Judge William "Bill" McLeod was elected to the bench of the Harris County Civil Court back in November. After less than three months on the job, McLeod set his sights on a run for the state's highest court and announced his aspirations on his website and social media. He also filed with the Texas Ethics Commission for the sake of transparency.
That turned out to be a big mistake.
The Washington Post reports that, not long after his announcements, a colleague warned McLeod that he may have violated Article 16, Section 65 of the Texas Constitution. McLeod, realizing his mistake, removed language related to this plans from his website and social media accounts and retracted his declaration. However, the Harris County Attorney's Office had already learned of the violation and were on the case.
Article 16, Section 65 is meant to prevent elected officials from using their position to campaign for other offices. To prevent ethical violations and tax payer money being wasted in such a way, the clause considers any candidate's announcement of intent to run for another office a resignation from their current position.
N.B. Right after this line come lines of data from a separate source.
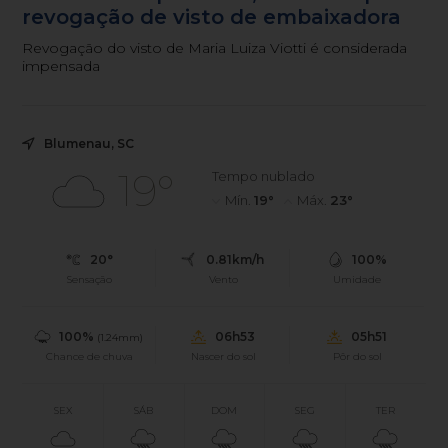
revogação de visto de embaixadora
Revogação do visto de Maria Luiza Viotti é considerada
impensada
Blumenau, SC
19°
Tempo nublado
Mín.
19°
Máx.
23°
20°
0.81km/h
100%
Sensação
Vento
Umidade
100%
06h53
05h51
(1.24mm)
Chance de chuva
Nascer do sol
Pôr do sol
SEX
SÁB
DOM
SEG
TER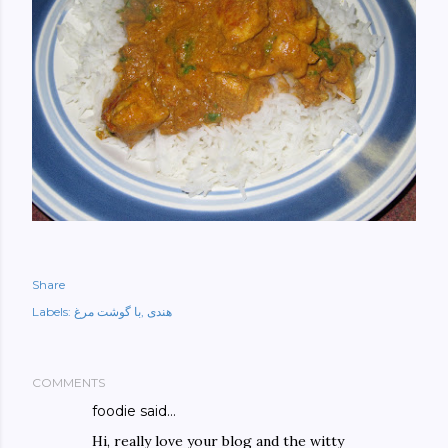
Share
Labels:
با گوشت مرغ
هندی
COMMENTS
foodie said…
Hi, really love your blog and the witty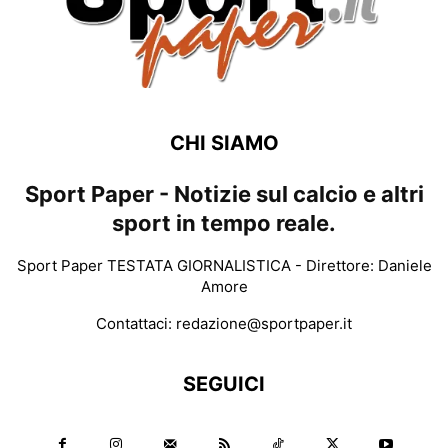
CHI SIAMO
Sport Paper - Notizie sul calcio e altri
sport in tempo reale.
Sport Paper TESTATA GIORNALISTICA - Direttore: Daniele
Amore
Contattaci:
redazione@sportpaper.it
SEGUICI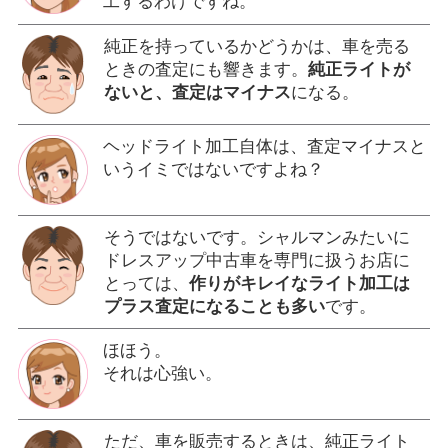
工するわけですね。
純正を持っているかどうかは、車を売る
ときの査定にも響きます。
純正ライトが
ないと、査定はマイナス
になる。
ヘッドライト加工自体は、査定マイナスと
いうイミではないですよね？
そうではないです。シャルマンみたいに
ドレスアップ中古車を専門に扱うお店に
とっては、
作りがキレイなライト加工は
プラス査定になることも多い
です。
ほほう。
それは心強い。
ただ、車を販売するときは、純正ライト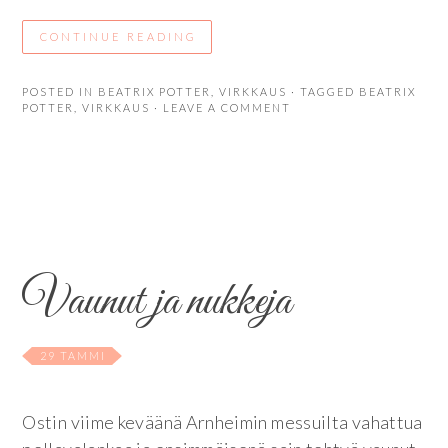
CONTINUE READING
POSTED IN
BEATRIX POTTER
,
VIRKKAUS
· TAGGED
BEATRIX
POTTER
,
VIRKKAUS
· LEAVE A COMMENT
Vaunut ja nukkeja
29 TAMMI
Ostin viime keväänä Arnheimin messuilta vahattua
According to McLeod, Harris County Commissioners will hold a meeting on April 9 at which they will vote on whether or not to allow McLeod to continue to serve as judge at Harris County Civil Court at Law Number Four until a special election can take place. In a video posted to Facebook (embedded below), McLeod urged supporters to attend the meeting and stand with him.
KHOU-TV reports that some supporters are already making their voices heard. Kandice Webber told KHOU, "Our judges are human. This would not be the first time that a judge has made a mistake. I would beg the court to leave him where he is. This is where Houstonians want him. This is where Harris County wants him, and we made that very loud and clear at the ballot.”
Kandice and fellow McLeod supporter Daniel Cohen have taken to social media to encourage citizens to stand behind McLeod.